The outrageous situations come fast and furious (with a number of sight gags) to upset the dignity of the funeral while the clan tries its best to maintain a stiff upper lip. Simon calls attention to himself by acting bizarre; the reverend (Thomas Wheatley), on an overbooked schedule, is anxious to begin the service and get to his next task. The drugged-out Simon will eventually strip nude, going on the roof threatening to jump while the mourners watch in amazement. A dwarf named Peter (Peter Dinklage), an uninvited and unknown guest, blackmails Daniel to give him fifteen thousand pounds or else he will show the family photos of him and his father in their lover’s embraces. Peter is upset that Daniel’s father left him out of the will. Later on the dwarf will be mistakenly given the same hallucinogenic drugs while being held hostage and hogtied in the study by the brothers, who now unite to save the reputation of their dad and seemingly patch up their simmering resentments.

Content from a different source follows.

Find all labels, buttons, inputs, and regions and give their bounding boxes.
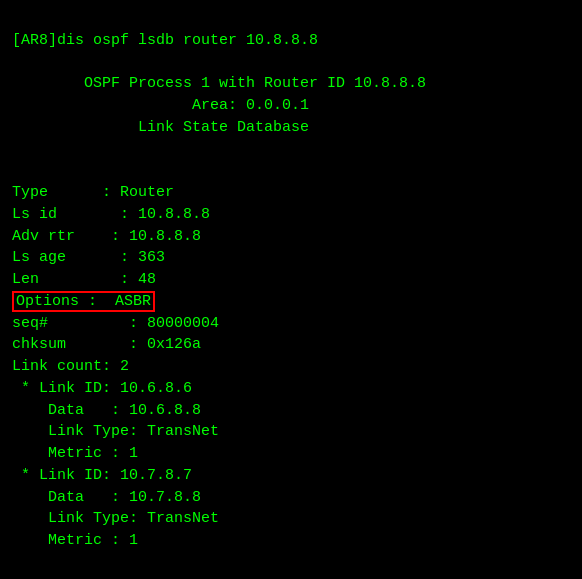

There’s also potty comedy derived from the sniveling Howard, who gets sprayed in the face with Alfie’s shit while rushing him to the toilet in an emergency.
The dependence on a large number of gross-out gags to get over left me with a few mild guffaws, but there was nothing else about it to make me think this wasn’t anything but routine comedy that might appeal to some a bit more than to others.
REVIEWED ON 10/28/2007 GRADE: C+
Dennis Schwartz: “Ozus’ World Movie Reviews”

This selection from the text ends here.